#### YOUR INSTRUCTIONS:
Looking at the listing below, work out the number of lines where the string "will" shows up, and give that number only.

#### DATA EXCERPTS:
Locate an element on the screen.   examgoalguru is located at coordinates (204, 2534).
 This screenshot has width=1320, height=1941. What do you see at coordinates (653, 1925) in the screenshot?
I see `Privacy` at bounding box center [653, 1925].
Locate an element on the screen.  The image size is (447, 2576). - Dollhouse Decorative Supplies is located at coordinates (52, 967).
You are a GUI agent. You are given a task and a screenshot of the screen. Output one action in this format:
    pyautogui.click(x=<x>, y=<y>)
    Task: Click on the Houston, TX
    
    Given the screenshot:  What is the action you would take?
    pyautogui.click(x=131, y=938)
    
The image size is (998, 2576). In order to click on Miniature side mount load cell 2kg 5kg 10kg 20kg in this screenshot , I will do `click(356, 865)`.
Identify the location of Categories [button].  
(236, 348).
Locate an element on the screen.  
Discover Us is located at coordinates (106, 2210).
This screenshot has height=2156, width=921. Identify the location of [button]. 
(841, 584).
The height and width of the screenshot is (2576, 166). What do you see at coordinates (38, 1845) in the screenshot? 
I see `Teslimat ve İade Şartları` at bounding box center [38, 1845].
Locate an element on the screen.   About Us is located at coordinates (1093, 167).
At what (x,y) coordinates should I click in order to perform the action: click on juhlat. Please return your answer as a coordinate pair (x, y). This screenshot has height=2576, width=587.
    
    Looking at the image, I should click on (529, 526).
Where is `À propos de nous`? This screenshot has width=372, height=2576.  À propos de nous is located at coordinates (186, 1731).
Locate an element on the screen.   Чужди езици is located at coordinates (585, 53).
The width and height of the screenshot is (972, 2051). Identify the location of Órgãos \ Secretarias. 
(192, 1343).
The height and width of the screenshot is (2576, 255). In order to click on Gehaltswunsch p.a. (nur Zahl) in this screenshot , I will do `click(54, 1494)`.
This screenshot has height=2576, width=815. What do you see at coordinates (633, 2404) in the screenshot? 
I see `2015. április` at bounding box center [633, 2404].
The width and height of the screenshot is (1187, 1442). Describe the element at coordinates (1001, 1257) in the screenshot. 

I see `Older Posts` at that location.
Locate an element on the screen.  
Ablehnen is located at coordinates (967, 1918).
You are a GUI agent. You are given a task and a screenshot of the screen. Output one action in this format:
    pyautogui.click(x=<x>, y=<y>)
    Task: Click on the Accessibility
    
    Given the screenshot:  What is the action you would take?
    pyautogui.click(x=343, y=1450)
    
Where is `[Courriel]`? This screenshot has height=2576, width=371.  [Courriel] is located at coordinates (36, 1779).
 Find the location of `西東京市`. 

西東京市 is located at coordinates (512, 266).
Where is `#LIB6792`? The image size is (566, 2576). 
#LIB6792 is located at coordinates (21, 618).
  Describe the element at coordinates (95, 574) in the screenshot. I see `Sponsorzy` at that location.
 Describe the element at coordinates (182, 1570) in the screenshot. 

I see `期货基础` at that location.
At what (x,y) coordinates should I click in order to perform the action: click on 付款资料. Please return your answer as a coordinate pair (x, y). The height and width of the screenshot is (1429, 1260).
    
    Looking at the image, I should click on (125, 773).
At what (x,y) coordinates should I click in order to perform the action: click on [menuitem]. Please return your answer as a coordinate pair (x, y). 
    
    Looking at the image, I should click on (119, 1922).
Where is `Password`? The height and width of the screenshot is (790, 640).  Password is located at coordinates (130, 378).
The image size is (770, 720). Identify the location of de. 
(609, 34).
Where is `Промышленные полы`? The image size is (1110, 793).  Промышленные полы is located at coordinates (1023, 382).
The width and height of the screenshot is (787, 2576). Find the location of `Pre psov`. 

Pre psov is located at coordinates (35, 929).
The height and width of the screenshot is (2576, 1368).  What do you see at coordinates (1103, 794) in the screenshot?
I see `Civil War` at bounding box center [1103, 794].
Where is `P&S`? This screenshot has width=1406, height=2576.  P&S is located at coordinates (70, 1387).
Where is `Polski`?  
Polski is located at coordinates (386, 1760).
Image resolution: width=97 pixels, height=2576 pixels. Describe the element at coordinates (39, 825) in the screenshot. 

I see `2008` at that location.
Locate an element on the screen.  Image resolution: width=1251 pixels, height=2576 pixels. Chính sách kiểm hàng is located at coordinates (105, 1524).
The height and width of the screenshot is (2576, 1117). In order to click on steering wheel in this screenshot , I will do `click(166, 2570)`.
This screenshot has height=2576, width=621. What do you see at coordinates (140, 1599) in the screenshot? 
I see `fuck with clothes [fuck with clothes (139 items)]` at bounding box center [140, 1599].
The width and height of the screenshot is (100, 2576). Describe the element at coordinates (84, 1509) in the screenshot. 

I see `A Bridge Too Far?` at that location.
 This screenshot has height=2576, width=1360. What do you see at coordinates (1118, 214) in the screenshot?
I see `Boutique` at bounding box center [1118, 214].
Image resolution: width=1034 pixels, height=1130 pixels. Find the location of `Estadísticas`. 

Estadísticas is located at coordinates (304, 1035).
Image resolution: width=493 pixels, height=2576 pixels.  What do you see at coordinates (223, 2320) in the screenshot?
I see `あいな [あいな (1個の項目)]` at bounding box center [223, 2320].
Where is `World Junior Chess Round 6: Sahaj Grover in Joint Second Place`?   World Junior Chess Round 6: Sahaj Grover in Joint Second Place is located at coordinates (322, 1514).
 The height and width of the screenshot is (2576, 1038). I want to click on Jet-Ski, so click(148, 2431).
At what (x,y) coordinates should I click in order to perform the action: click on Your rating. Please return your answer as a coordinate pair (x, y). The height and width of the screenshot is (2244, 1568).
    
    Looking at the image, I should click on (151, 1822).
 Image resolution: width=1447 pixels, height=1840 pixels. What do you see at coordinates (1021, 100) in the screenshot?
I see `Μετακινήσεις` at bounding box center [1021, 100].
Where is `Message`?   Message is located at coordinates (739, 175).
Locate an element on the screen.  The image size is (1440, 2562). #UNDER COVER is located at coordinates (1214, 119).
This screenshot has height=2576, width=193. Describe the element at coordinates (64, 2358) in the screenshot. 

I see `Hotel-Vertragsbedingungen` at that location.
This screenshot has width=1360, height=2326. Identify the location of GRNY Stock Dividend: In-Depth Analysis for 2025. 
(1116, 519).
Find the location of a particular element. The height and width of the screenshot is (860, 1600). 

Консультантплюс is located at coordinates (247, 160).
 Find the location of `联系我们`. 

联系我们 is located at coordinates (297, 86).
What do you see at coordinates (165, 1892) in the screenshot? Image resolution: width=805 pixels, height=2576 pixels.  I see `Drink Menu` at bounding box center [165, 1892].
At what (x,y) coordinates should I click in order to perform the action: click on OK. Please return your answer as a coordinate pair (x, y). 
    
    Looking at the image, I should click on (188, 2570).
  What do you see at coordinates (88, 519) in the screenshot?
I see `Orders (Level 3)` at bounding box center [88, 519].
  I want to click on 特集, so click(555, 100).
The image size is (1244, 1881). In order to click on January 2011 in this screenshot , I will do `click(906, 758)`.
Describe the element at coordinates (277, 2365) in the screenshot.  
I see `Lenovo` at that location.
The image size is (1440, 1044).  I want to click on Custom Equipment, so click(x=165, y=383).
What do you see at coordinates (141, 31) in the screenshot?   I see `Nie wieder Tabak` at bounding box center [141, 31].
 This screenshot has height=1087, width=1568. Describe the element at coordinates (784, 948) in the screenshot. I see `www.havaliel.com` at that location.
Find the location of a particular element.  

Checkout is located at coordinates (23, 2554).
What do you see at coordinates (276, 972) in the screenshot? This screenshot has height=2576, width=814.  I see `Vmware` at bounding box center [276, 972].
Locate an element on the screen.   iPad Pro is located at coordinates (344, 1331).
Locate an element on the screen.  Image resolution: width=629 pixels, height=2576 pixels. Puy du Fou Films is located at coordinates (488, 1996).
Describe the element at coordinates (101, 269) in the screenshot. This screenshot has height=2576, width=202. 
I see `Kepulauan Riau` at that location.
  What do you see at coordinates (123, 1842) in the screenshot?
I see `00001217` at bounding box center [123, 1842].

#### EXPECTED ANSWER:
4